Something similar has been going on in Europe as well.

Initially the threats to the European Union came from the southern periphery. A Grexit imposed on the Greeks seemed to be a serious option. But now the British are holding a referendum over a voluntary Brexit next June. Today, that is, the threat to the EU is from Eurosceptic parties in northern Europe: Austria, Germany, the Netherlands, the UK and Scandinavia, not the south.

Here are a few examples. The Austrian election for president on May 22 is between candidates running for the nationalist Freedom Party and the Greens. It has been 65 years since an Austrian president was not a member of one of the establishment parties. Austria also recently closed the border with Slovenia and introduced controls on the border with Italy. In Germany, the established parties are losing ground to the Alternative for Germany, the AfD, which is rapidly becoming a serious Eurosceptic party.

For many northern Europeans, historically the center of pro-EU sentiments, their Moment arrived not as the result of a terrorist attack or the migrant crisis. Rather they have come to wonder if the EU remains legitimate. “Brussels” has come to symbolize a racket run for its own benefit, not for citizens.

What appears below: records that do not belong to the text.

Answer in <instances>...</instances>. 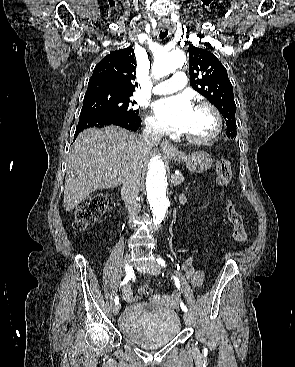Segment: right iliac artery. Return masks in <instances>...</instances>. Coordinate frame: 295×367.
Returning <instances> with one entry per match:
<instances>
[{"label":"right iliac artery","mask_w":295,"mask_h":367,"mask_svg":"<svg viewBox=\"0 0 295 367\" xmlns=\"http://www.w3.org/2000/svg\"><path fill=\"white\" fill-rule=\"evenodd\" d=\"M125 271H126V276H125L124 280L121 282L120 286H123L124 284L129 282V280L134 276V270L131 266L126 265L125 266ZM114 302H115V304H119V297L118 296L115 297Z\"/></svg>","instance_id":"obj_1"}]
</instances>
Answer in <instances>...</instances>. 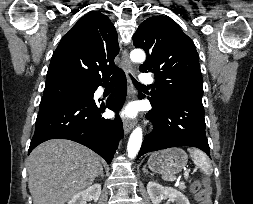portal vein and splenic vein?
Instances as JSON below:
<instances>
[{
	"label": "portal vein and splenic vein",
	"instance_id": "18ae733b",
	"mask_svg": "<svg viewBox=\"0 0 253 204\" xmlns=\"http://www.w3.org/2000/svg\"><path fill=\"white\" fill-rule=\"evenodd\" d=\"M184 176L187 178V177L189 176V172L186 171V172L184 173Z\"/></svg>",
	"mask_w": 253,
	"mask_h": 204
}]
</instances>
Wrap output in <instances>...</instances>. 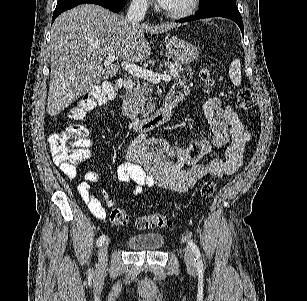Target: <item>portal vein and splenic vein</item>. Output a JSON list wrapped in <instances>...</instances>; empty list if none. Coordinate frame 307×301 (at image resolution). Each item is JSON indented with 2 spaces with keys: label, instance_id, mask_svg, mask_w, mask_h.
<instances>
[{
  "label": "portal vein and splenic vein",
  "instance_id": "18ae733b",
  "mask_svg": "<svg viewBox=\"0 0 307 301\" xmlns=\"http://www.w3.org/2000/svg\"><path fill=\"white\" fill-rule=\"evenodd\" d=\"M114 60V56H106V60H104L105 66H107V64H111V62H114ZM122 66L126 72H129V74H133V76H140V78H143V80H149V82L171 80L170 74H158V72H152V70H148V68L137 66V64H133V62H123Z\"/></svg>",
  "mask_w": 307,
  "mask_h": 301
}]
</instances>
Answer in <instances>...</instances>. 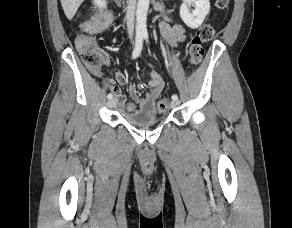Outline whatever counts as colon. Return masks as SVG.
Here are the masks:
<instances>
[{"label":"colon","instance_id":"colon-1","mask_svg":"<svg viewBox=\"0 0 292 228\" xmlns=\"http://www.w3.org/2000/svg\"><path fill=\"white\" fill-rule=\"evenodd\" d=\"M229 1L230 0H216V4L218 8L224 10L228 7ZM111 22L112 16L109 13H105L100 18L84 24V33L80 34L76 39V47L81 55L83 63L95 74L99 73L103 61V54L91 34L107 28ZM214 34V28L211 25L205 24L198 28L192 35L188 51L189 61L192 66H197L201 63L204 56L203 44L209 42ZM169 106L170 99L168 97H162L157 103L159 112L166 111Z\"/></svg>","mask_w":292,"mask_h":228}]
</instances>
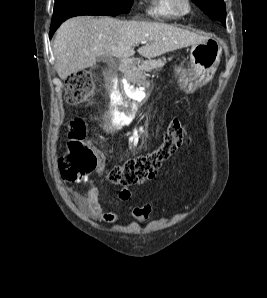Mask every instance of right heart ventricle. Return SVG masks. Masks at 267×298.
I'll return each instance as SVG.
<instances>
[{"label":"right heart ventricle","instance_id":"right-heart-ventricle-1","mask_svg":"<svg viewBox=\"0 0 267 298\" xmlns=\"http://www.w3.org/2000/svg\"><path fill=\"white\" fill-rule=\"evenodd\" d=\"M145 12L157 19L177 18L180 14L172 7L171 0H145Z\"/></svg>","mask_w":267,"mask_h":298}]
</instances>
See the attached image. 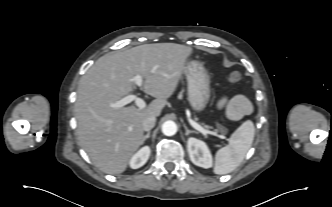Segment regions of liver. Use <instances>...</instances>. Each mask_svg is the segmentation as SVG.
<instances>
[{"label": "liver", "instance_id": "liver-1", "mask_svg": "<svg viewBox=\"0 0 332 207\" xmlns=\"http://www.w3.org/2000/svg\"><path fill=\"white\" fill-rule=\"evenodd\" d=\"M191 54L192 48L181 44L140 45L100 57L82 76L74 107L77 134L96 167L107 174L126 170L144 142V119L160 116ZM136 75L144 79V92L156 99L143 109L113 107L134 90L132 78Z\"/></svg>", "mask_w": 332, "mask_h": 207}]
</instances>
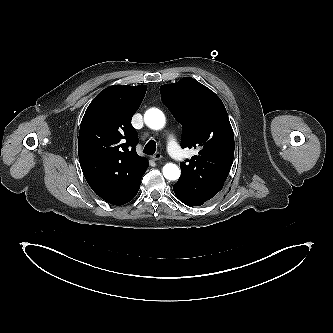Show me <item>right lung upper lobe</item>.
<instances>
[{"label": "right lung upper lobe", "instance_id": "cb5924a9", "mask_svg": "<svg viewBox=\"0 0 333 333\" xmlns=\"http://www.w3.org/2000/svg\"><path fill=\"white\" fill-rule=\"evenodd\" d=\"M147 86L113 85L101 91L88 106L78 138L80 165L92 190L113 205L133 199L148 161L135 150L137 132L131 118Z\"/></svg>", "mask_w": 333, "mask_h": 333}]
</instances>
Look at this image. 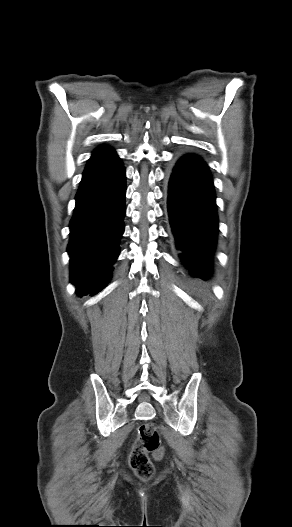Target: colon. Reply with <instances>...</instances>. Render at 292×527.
I'll return each instance as SVG.
<instances>
[{"instance_id": "1", "label": "colon", "mask_w": 292, "mask_h": 527, "mask_svg": "<svg viewBox=\"0 0 292 527\" xmlns=\"http://www.w3.org/2000/svg\"><path fill=\"white\" fill-rule=\"evenodd\" d=\"M159 445L158 432L153 424H142L138 430V439L130 454V466L141 479H149L154 474V465L149 452Z\"/></svg>"}]
</instances>
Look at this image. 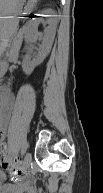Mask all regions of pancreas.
I'll list each match as a JSON object with an SVG mask.
<instances>
[{
	"label": "pancreas",
	"instance_id": "pancreas-1",
	"mask_svg": "<svg viewBox=\"0 0 103 193\" xmlns=\"http://www.w3.org/2000/svg\"><path fill=\"white\" fill-rule=\"evenodd\" d=\"M12 26H17V21H11L10 22ZM22 39L19 36H15L12 41V46L9 52V57H13L18 53V50L20 48Z\"/></svg>",
	"mask_w": 103,
	"mask_h": 193
}]
</instances>
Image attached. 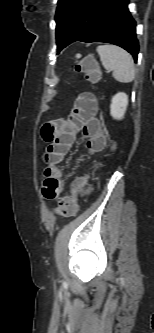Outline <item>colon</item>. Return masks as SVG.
<instances>
[{
	"mask_svg": "<svg viewBox=\"0 0 154 333\" xmlns=\"http://www.w3.org/2000/svg\"><path fill=\"white\" fill-rule=\"evenodd\" d=\"M75 71L84 74L85 78L91 82L96 83L100 79V71L96 60L87 56L80 60L75 65ZM102 167V162L97 161L94 163L91 171L83 176L77 177L71 185V193L59 199L55 212L64 217L74 216L78 210V195L87 187L91 175L94 171Z\"/></svg>",
	"mask_w": 154,
	"mask_h": 333,
	"instance_id": "obj_1",
	"label": "colon"
}]
</instances>
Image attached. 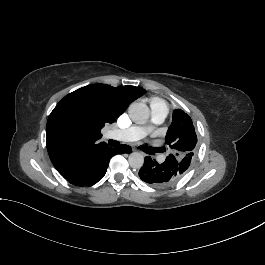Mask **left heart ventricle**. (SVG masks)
Returning a JSON list of instances; mask_svg holds the SVG:
<instances>
[{
    "mask_svg": "<svg viewBox=\"0 0 265 265\" xmlns=\"http://www.w3.org/2000/svg\"><path fill=\"white\" fill-rule=\"evenodd\" d=\"M153 120V116L152 114H150L149 118L145 122L140 123V127L144 131V133H154V131L157 130L153 126Z\"/></svg>",
    "mask_w": 265,
    "mask_h": 265,
    "instance_id": "1",
    "label": "left heart ventricle"
}]
</instances>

In Alberta the Moment came with the realization that the PCs were gone; for Americans with the unprecedented presidential nomination campaigns of 2016. Now the Europeans are having their Moment when they realize that the EU may collapse.

These 2016 Moments may prove as significant as the last big one: September 11, 2001.

Barry Cooper is Research Chair in Foreign Affairs, Security and International Trade at the Frontier Centre.